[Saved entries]
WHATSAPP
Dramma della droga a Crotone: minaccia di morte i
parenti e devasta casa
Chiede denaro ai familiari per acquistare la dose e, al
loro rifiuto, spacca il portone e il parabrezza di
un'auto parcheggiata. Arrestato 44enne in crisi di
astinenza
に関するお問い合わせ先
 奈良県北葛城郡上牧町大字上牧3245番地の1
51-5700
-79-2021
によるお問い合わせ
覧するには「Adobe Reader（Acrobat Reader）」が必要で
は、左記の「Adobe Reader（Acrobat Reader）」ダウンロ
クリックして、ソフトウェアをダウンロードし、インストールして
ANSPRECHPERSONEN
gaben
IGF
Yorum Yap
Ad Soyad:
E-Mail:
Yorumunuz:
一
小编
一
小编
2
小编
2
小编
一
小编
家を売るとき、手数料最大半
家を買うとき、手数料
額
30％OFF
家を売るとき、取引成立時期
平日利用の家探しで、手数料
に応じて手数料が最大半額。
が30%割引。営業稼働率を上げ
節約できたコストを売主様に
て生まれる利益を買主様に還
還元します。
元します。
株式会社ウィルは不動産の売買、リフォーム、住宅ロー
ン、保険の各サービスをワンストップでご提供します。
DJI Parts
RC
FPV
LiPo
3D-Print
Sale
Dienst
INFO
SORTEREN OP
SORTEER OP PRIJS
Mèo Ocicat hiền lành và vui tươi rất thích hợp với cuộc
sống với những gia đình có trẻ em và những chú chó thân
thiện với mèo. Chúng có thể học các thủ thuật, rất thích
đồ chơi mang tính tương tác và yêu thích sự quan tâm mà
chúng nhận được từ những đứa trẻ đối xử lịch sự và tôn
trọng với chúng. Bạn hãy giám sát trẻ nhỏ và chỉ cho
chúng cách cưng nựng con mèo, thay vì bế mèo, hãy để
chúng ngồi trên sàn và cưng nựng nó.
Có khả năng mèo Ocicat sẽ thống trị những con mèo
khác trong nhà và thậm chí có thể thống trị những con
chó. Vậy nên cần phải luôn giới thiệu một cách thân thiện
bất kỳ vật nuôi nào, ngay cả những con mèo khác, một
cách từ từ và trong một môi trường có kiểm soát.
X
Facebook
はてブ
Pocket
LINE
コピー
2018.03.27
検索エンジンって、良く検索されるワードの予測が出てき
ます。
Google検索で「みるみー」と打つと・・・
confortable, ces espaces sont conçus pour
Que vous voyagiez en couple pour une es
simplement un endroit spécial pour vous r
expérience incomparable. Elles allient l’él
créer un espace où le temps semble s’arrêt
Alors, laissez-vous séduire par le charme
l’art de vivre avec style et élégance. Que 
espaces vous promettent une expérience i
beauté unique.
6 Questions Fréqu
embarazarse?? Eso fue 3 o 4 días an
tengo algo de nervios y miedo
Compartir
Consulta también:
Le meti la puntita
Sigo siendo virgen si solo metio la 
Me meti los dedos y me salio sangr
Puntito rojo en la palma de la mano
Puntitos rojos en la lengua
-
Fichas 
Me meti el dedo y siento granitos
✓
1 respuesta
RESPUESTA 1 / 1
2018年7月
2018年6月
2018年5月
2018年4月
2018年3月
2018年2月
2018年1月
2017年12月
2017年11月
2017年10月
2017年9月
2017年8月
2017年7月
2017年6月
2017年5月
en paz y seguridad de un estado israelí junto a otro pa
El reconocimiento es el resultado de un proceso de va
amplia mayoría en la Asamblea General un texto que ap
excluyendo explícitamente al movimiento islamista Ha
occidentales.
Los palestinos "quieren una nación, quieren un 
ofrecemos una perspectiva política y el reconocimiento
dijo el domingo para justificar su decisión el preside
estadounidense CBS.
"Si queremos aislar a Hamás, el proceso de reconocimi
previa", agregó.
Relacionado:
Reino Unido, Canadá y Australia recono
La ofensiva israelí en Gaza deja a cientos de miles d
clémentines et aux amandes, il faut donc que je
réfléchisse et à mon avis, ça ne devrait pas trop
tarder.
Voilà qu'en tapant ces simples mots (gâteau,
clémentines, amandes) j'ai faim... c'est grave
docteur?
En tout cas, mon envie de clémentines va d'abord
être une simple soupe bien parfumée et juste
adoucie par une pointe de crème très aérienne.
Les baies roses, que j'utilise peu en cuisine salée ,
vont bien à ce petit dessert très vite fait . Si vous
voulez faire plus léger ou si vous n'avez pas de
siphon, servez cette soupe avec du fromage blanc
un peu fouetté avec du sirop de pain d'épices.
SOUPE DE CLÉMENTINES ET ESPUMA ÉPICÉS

* * *

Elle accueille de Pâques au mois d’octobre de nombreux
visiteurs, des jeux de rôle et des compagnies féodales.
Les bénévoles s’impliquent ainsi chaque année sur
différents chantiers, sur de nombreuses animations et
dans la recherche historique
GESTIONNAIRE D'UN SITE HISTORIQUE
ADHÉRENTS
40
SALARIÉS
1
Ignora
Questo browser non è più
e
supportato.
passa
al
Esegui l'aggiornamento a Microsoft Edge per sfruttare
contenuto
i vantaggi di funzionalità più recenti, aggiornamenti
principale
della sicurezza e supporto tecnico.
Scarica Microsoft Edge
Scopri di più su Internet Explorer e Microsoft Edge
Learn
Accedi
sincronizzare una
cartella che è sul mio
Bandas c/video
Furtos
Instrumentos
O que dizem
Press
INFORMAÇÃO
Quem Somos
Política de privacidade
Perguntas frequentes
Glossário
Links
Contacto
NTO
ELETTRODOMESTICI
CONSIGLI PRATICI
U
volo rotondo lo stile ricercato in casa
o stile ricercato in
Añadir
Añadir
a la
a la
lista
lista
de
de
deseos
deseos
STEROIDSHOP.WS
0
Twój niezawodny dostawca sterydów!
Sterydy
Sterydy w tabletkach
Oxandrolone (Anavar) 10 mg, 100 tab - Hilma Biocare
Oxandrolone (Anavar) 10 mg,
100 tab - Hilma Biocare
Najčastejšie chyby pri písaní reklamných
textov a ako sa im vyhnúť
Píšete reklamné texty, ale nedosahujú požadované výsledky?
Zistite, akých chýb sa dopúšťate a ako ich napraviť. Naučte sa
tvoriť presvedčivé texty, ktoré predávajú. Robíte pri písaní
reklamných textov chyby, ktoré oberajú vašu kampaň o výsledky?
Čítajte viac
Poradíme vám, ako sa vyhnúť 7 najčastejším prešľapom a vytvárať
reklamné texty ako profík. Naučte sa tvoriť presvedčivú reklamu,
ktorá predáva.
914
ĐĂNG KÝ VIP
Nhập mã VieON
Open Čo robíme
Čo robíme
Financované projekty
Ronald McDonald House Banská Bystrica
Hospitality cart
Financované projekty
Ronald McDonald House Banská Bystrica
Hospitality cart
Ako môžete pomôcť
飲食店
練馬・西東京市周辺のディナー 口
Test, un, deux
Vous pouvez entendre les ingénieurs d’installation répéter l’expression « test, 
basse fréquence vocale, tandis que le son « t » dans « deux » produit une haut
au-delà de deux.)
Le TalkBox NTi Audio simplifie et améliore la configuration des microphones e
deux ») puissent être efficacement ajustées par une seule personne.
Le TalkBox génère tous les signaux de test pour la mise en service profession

...

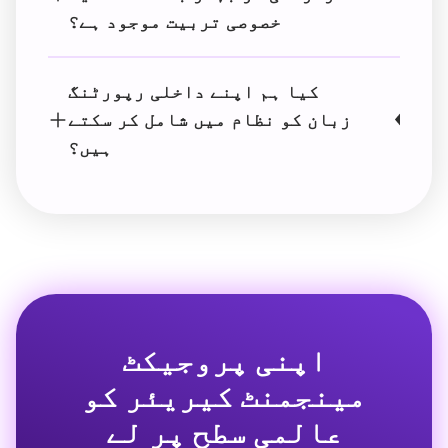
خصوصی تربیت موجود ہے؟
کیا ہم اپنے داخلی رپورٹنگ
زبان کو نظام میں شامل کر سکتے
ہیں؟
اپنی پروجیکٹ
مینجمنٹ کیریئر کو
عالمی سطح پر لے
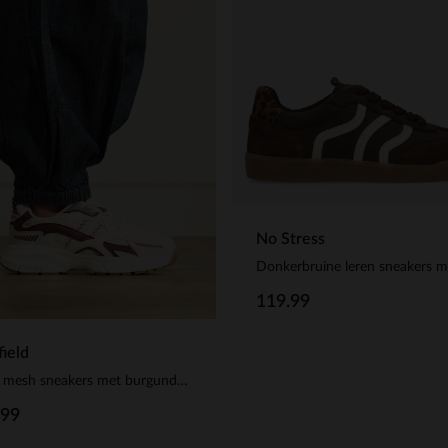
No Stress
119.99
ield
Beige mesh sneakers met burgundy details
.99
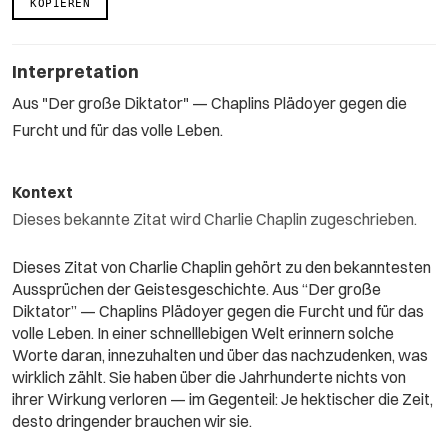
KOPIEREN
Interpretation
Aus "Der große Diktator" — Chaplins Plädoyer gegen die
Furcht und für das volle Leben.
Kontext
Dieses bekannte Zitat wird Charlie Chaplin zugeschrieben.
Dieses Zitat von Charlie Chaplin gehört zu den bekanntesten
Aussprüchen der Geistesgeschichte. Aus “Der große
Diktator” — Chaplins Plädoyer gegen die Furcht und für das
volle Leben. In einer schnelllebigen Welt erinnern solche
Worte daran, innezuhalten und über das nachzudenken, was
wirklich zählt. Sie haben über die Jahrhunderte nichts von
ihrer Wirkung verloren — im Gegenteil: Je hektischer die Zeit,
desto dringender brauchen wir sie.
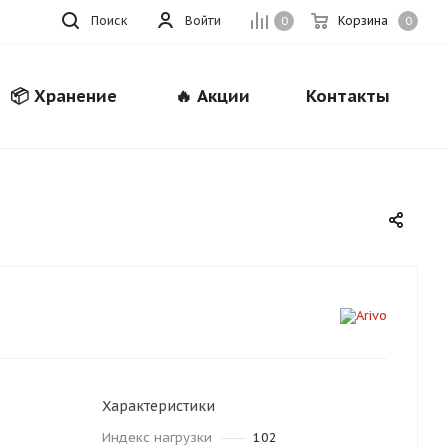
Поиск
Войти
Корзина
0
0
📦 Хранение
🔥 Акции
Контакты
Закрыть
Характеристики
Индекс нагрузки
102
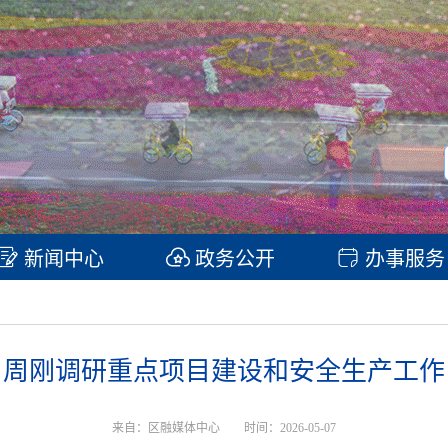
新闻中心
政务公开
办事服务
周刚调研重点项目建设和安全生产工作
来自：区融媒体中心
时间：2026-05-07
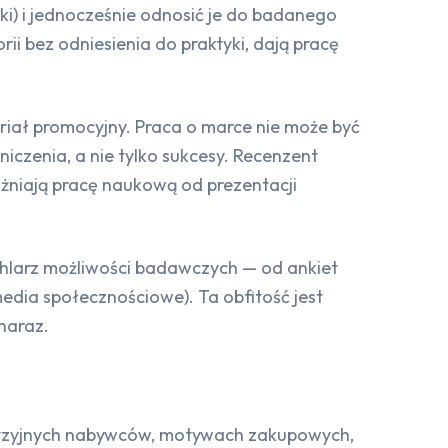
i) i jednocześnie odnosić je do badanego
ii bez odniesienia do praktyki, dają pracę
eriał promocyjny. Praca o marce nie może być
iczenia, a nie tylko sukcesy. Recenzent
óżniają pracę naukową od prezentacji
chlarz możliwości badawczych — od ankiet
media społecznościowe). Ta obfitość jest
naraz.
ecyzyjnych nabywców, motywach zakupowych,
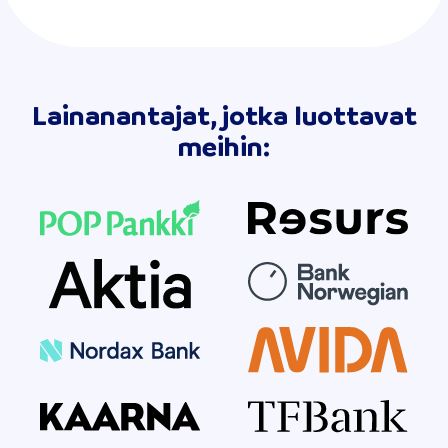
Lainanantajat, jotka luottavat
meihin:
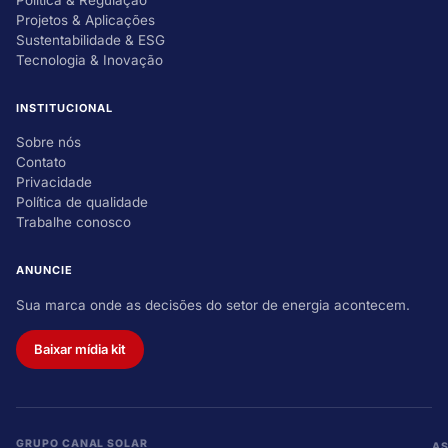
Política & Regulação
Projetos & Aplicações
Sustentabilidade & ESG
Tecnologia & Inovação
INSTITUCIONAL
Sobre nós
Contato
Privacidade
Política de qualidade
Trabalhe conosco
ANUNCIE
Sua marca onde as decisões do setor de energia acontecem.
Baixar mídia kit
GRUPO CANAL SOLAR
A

## Required work
Your answer should be the lines above, from the line containing "i) i jednocześnie odnosić je do badanego" up to and including the line containing "chlarz możliwości badawczych — od ankiet", reproduced exactly and with nothing else.

## Written answer
i) i jednocześnie odnosić je do badanego
ii bez odniesienia do praktyki, dają pracę
eriał promocyjny. Praca o marce nie może być
iczenia, a nie tylko sukcesy. Recenzent
óżniają pracę naukową od prezentacji
chlarz możliwości badawczych — od ankiet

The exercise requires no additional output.